星を追う子ども

星を追う子ども




新海誠







 これは少女が走る映画だ。

 とにかく走る、走る。







これは人がモノを食う映画だ。

 アニメでこれほど食べる音の描写が生々しいのって初めて見た。




 

 そして、これは、自分がどれだけ擦れてしまったかをつきつけられる映画だ。

 見た人の世代によってかなり感じ方がちがうんじゃないかな。

 




そこに描かれた成長物語や、命への愛情は永遠の命を持つものだから、新しさがあるかと言えばそれはない。

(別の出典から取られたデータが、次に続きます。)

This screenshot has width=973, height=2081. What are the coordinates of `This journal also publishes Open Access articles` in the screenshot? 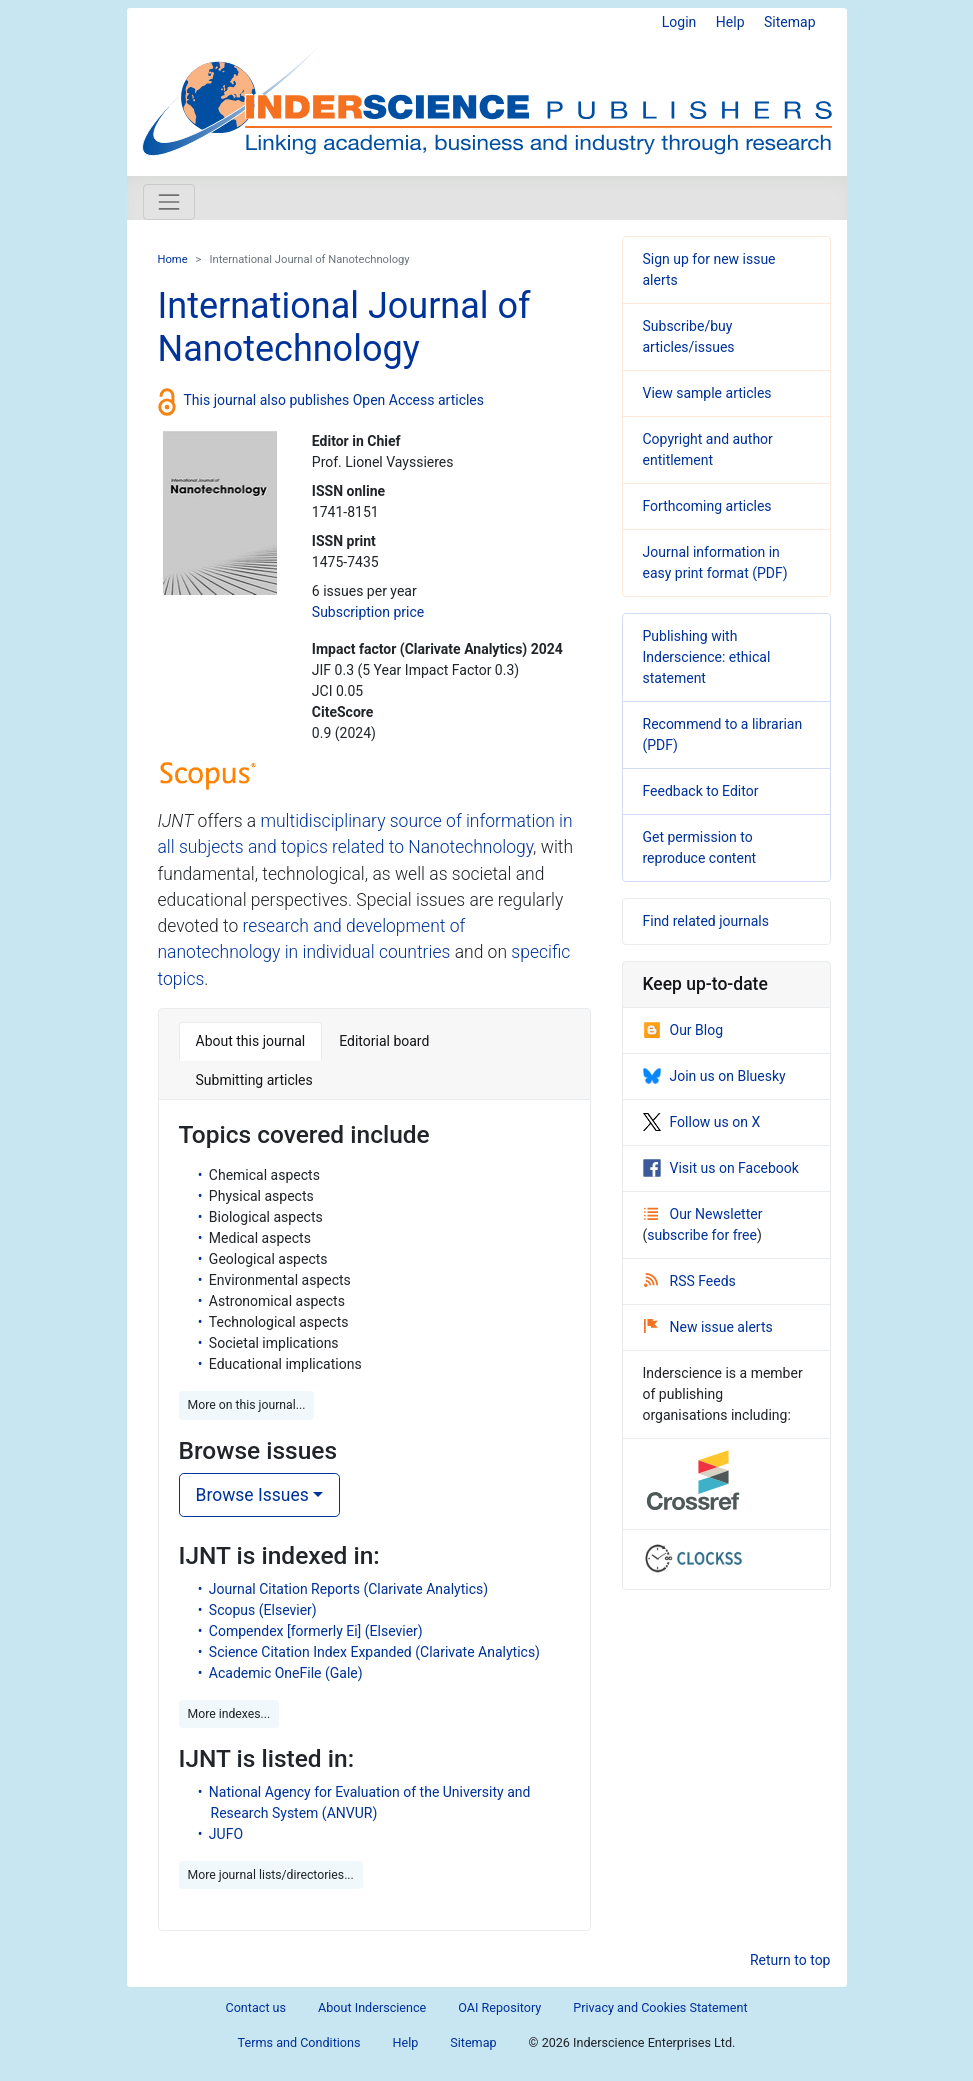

けれど、丁寧に描かれているからしっかり伝わってはくる。もし自分に子どもがいたら一度は見せたいと思える映画でした。

 

 

 ただ、大人はどうだろう。

 押井風にいえば「結局スホーイの亡霊から誰も逃れられない」ということなのかもしれない。

 

 とにかく見たことあるような風景、見たことあるようなモンスター、見たことあるような、見たことあるような、見たことあるような…

 

 つまりこれはあれとあれとあれとあれから持ってきて再構成したものだよね?と言いたくなってしまうんですね。

 

 それがどれなのかは見てもらえるとすぐわかると思います。

 

 




 最近そういうことが多い。

 

 新作映画のCMを見ても、特にハリウッドのは、要はあれとこれをくっつけてそれ風にした様なもんかな、と思ってしまって、ワクワクしないことがあるんです。

 

 そう考えた後、自分の中の子どもの部分が乾いてしまったような気がして悲しくなる。

 いや、ぼくの場合、まだまだ子ども過多なので、その子どもが大人の皮をかぶった様な、どうしようもない小面憎い感じを自分に対して持つ。

 

 これは、なんともまずいと思う。どうにか子どもの部分に水をやらないと、化けの皮をはがさないと、つまらない中高年になりそう。

 

 こういう、感想を書くって作業も、もしかしたらその一環でやってるのかもしれない。

 作品を見て何かを感じるのは子どもの部分で、それを文章化するのは大人の部分だろうから。

 

 その点からいえば、この作品は子どもの部分の完敗で、大人な部分の感想ばかりになってしまいました。




 でもきっと、スホーイをまだ知らない子どもたちには新しい世紀のスホーイになりうる作品かもしれません。